Grace to you, and peace be multiplied. The greeting embraces the familiar Pauline terms, grace and peace, but differs from the Pauline form in the use of the peculiar term multiplied, which occurs again in 2 Peter 1:2 and Jude 1:2, and in the salutations of no other New Testament Epistle. It is found, however, in the Greek version of Daniel 4:1 (LXX., Daniel 3:31) and Daniel 6:25. If the Babylon, therefore, from which Peter writes can be taken to be the literal Babylon, it might be interesting to recall (as Wordsworth suggests) the Epistles, introduced by salutations so similar to Peter’s, which were written from the same capital by two kings, Nebuchadnezzar and Darius, of two great dynasties, and addressed to all their provinces. The grace is the richer Christian rendering of the hail! or greeting! with which Greek letter-writers addressed their correspondents. The peace is the Christian adaptation of the solemn Hebrew salutation. Those great gifts of God’s love which Peter knew his readers to possess already in part he wishes them to have in their affluence. It is also John’s wish, following his Master’s word (John 15:11), that the joy of those to whom he wrote ‘may be full’ (1 John 1:4). As the Father, the Spirit, and Jesus Christ have been just named, Peter omits mention of the sources whence these gifts come.

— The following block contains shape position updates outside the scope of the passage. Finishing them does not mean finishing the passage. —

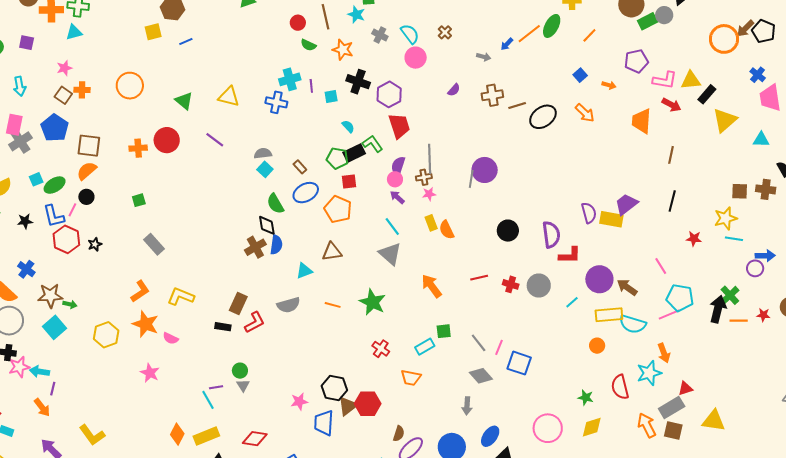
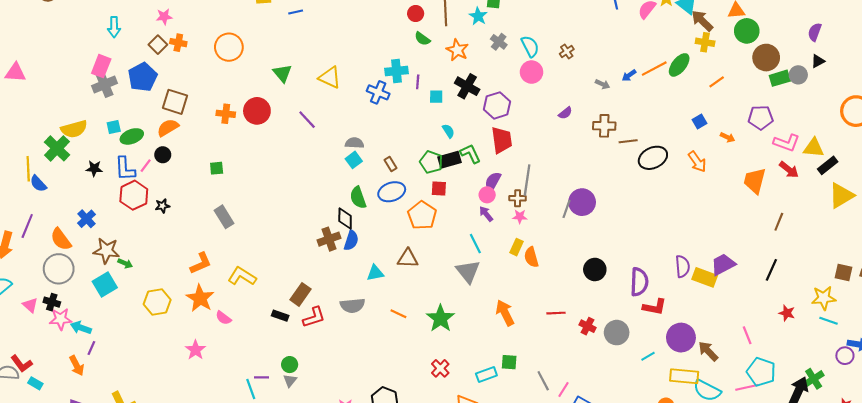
yellow rectangle: (431, 223) -> (516, 247), turned 35

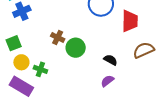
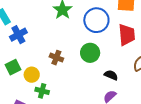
green circle: (76, 48) -> (90, 53), moved
yellow circle: (21, 62) -> (32, 75), moved

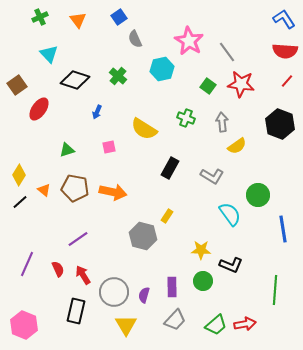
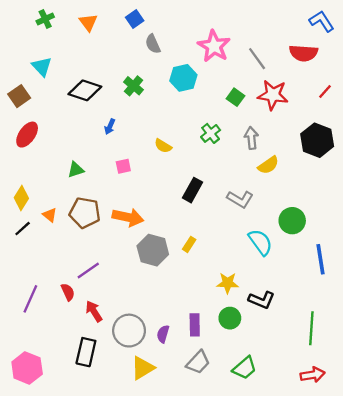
red semicircle: (285, 51) -> (303, 53), moved
cyan triangle: (49, 54) -> (42, 67), moved
red ellipse: (39, 109) -> (27, 135), moved
green cross: (186, 118) -> (211, 133), turned 30
yellow semicircle: (144, 129) -> (163, 146), size x0.6
gray hexagon: (143, 236) -> (153, 250), moved
red semicircle: (58, 269) -> (68, 292), moved
red arrow: (245, 324) -> (313, 375), moved
yellow triangle: (126, 325) -> (143, 368), turned 30

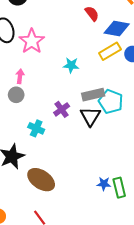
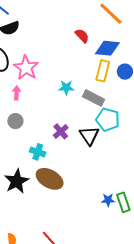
yellow rectangle: (110, 51) -> (103, 71), turned -40
pink arrow: (20, 76) -> (17, 93), moved
gray rectangle: (93, 95) -> (93, 98), moved, turned 45
brown ellipse: (41, 180) -> (50, 179), moved

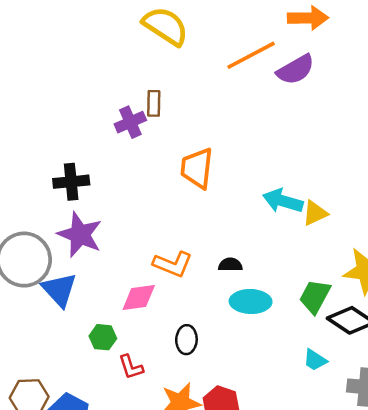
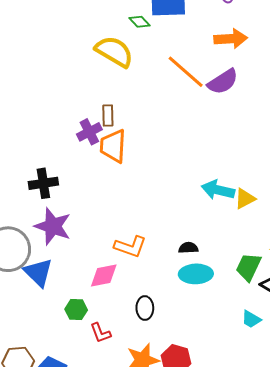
orange line: (251, 55) -> (186, 72), turned 72
orange trapezoid: (197, 168) -> (113, 146), moved
black semicircle: (230, 265) -> (188, 248), moved

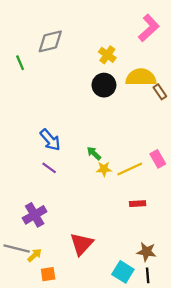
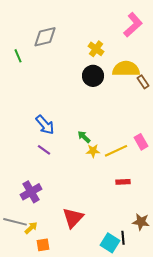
brown star: (146, 252) -> (141, 222), moved
black line: (148, 275) -> (123, 238), moved

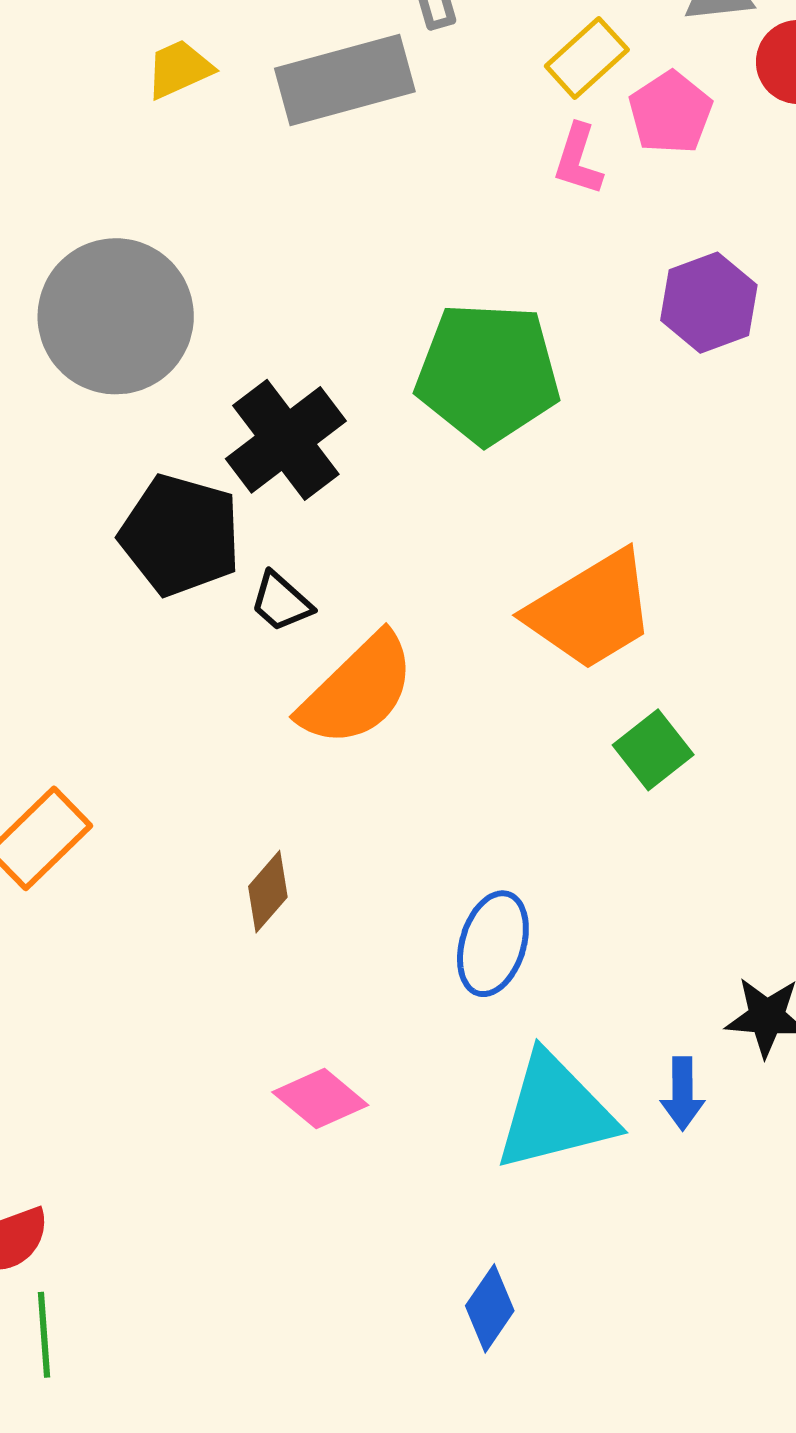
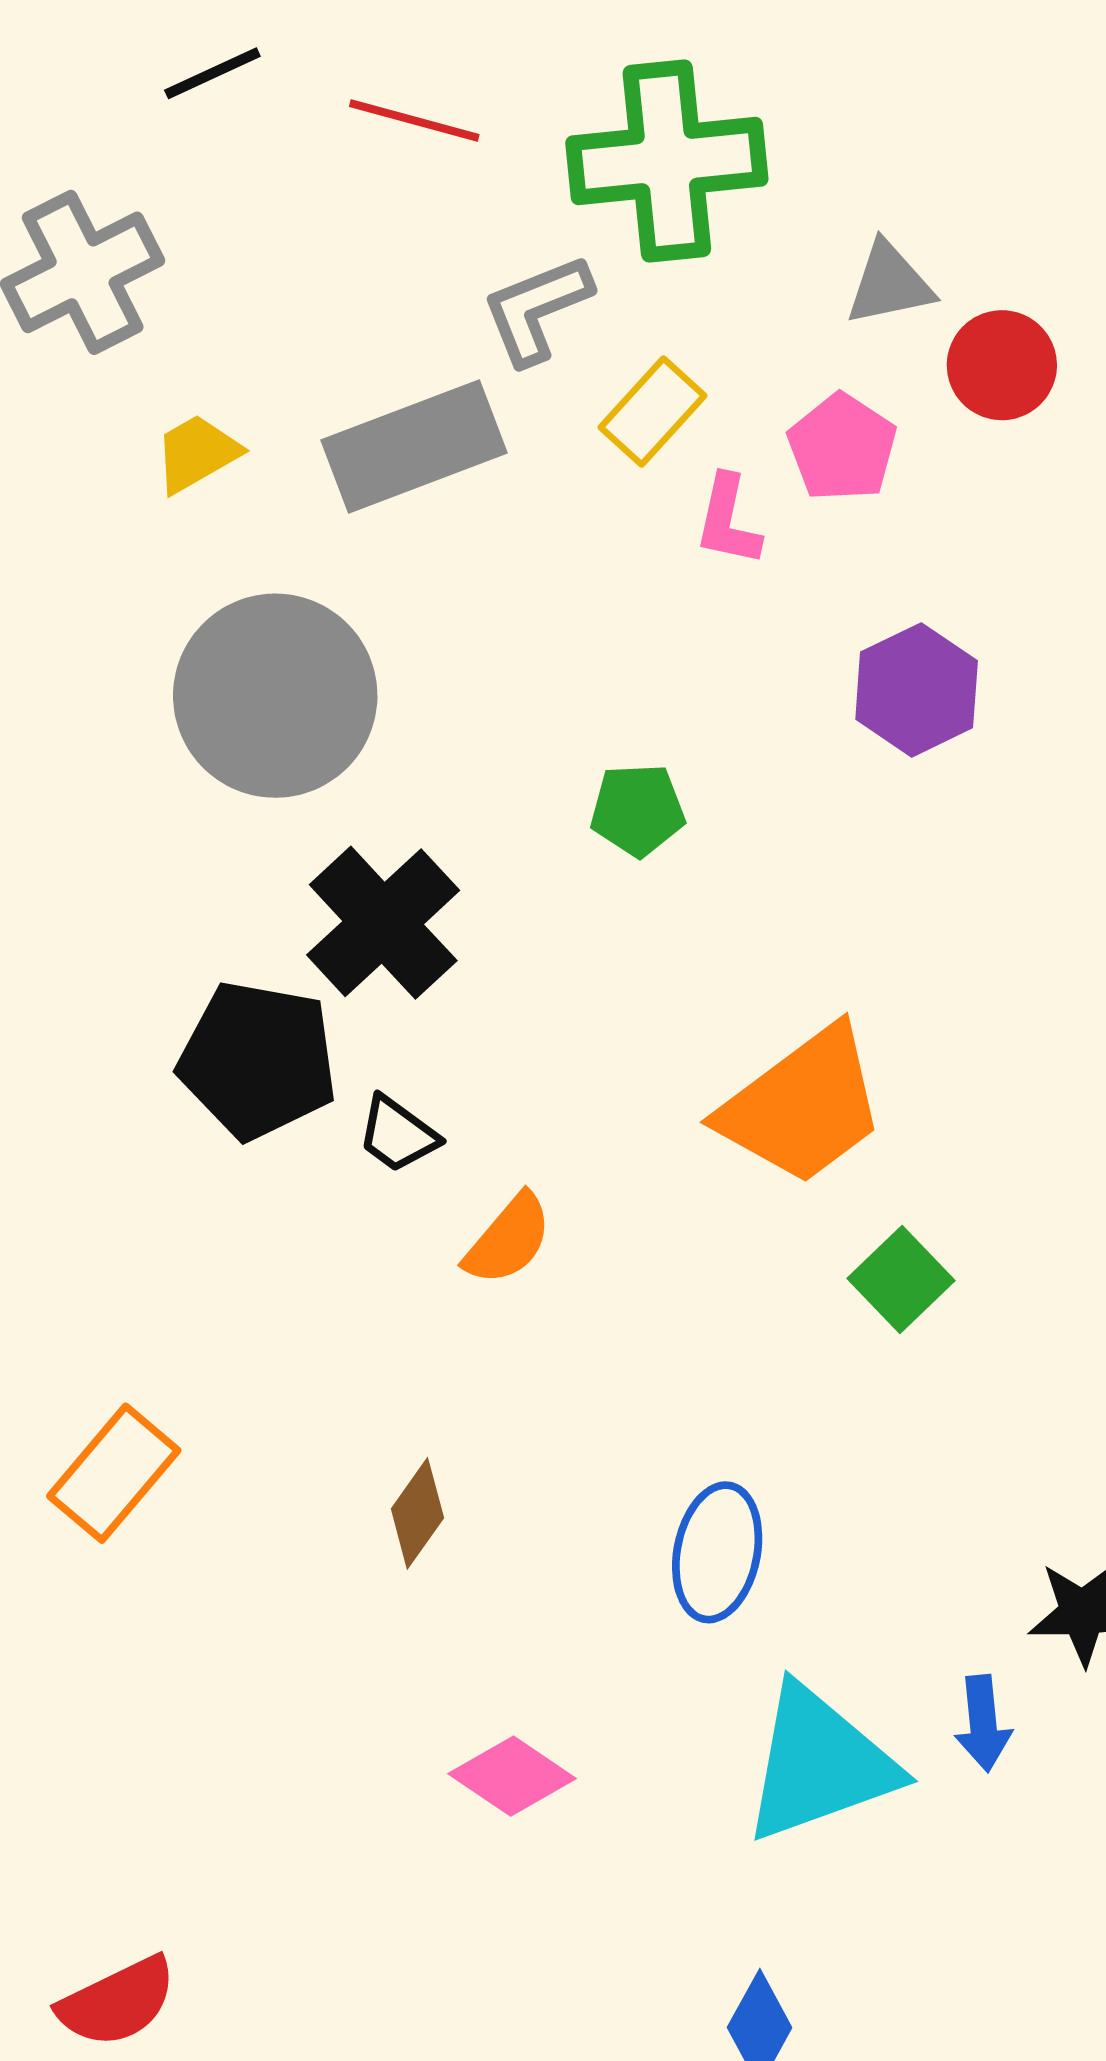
yellow rectangle: (587, 58) -> (652, 412), moved
gray circle: (116, 316) -> (275, 696), moved
green pentagon: (488, 373) -> (638, 810), size x0.5
orange semicircle: (357, 690) -> (508, 1239), size x0.6

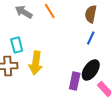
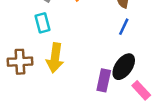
cyan rectangle: (17, 45) -> (42, 23), moved

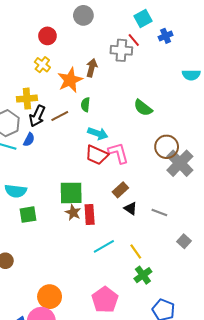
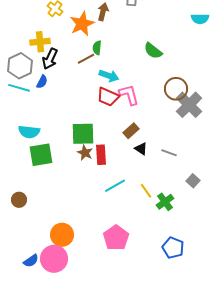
brown line: (60, 116) -> (86, 59), moved
green square: (28, 215) -> (41, 155), size x1.4
green cross: (143, 275) -> (165, 202), moved

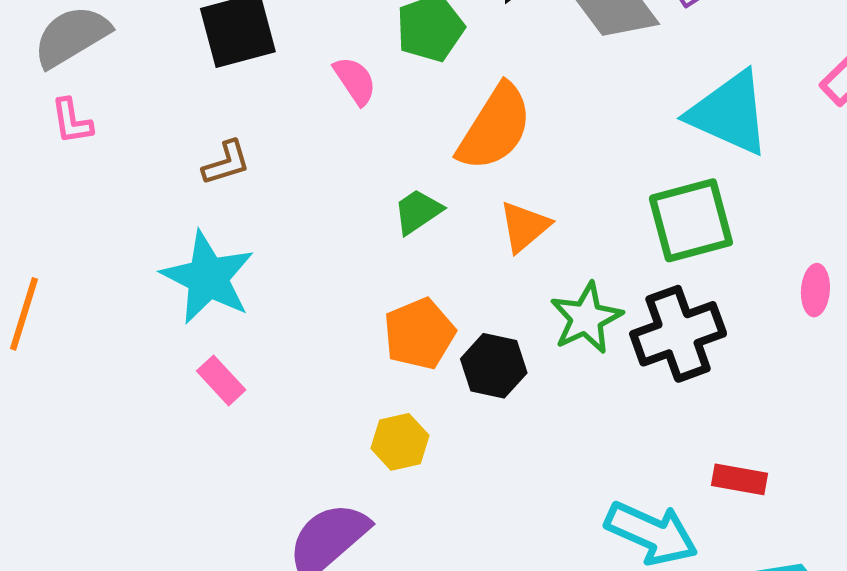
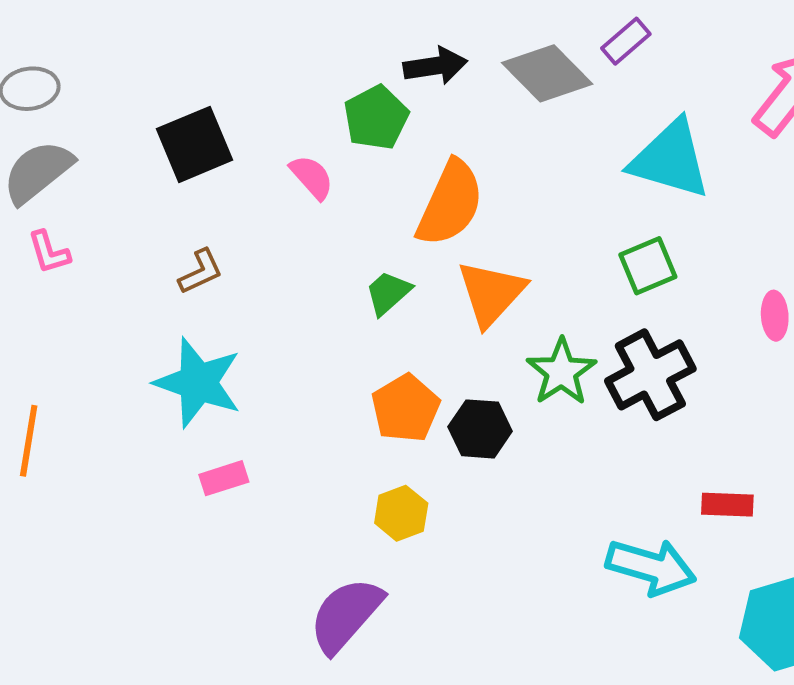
green square: (691, 220) -> (648, 266), size x0.7
orange triangle: (525, 227) -> (491, 293), size x1.4
pink rectangle: (221, 380) -> (224, 478), turned -57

1 Peter 1:3. Blessed be the God and Father of our Lord Jesus Christ. The gifts of God’s grace to the believer, and the believer’s relation to God, depend upon the prior relation between God and Christ. Hence it is as the God and Father of our Lord Jesus Christ, and neither as the God of Israel, nor yet merely as our God and Father, that the Giver of all grace is praised. The term used here for blessed, or praised, which is so frequent also in the Old Testament, and in the New is applied only to God, occurs repeatedly as an affirmative—e.g., who is blessed (Romans 1:25; Romans 9:5; 2 Corinthians 11:31). Standing here not in a relative clause, but at the opening of a section, it is rather an ascription, Blessed be the God, etc. It is another form of the same verb that is applied to Mary (Luke 1:28; Luke 1:42). A totally different word is used in the Beatitudes of the Sermon on the Mount (Matthew 5), where the idea expressed is that of happiness merely. It is possible that in this doxological outburst Peter is simply adapting to Christian use an old liturgical formula of the Jewish Church, or repeating one already familiar to the Christian Church (Weiss). The similarity of phrase, however, between Peter here and Paul in 2 Corinthians 1:3, Ephesians 1:3, is striking, and suggests to many that the former framed his ascription on the model of that of the latter. In Ephesians, as here, the doxology introduces an exhortation which reproduces its contents, although there the exhortation does not come to expression till chap. 1 Peter 4:1, while here it follows almost immediately (1 Peter 1:13).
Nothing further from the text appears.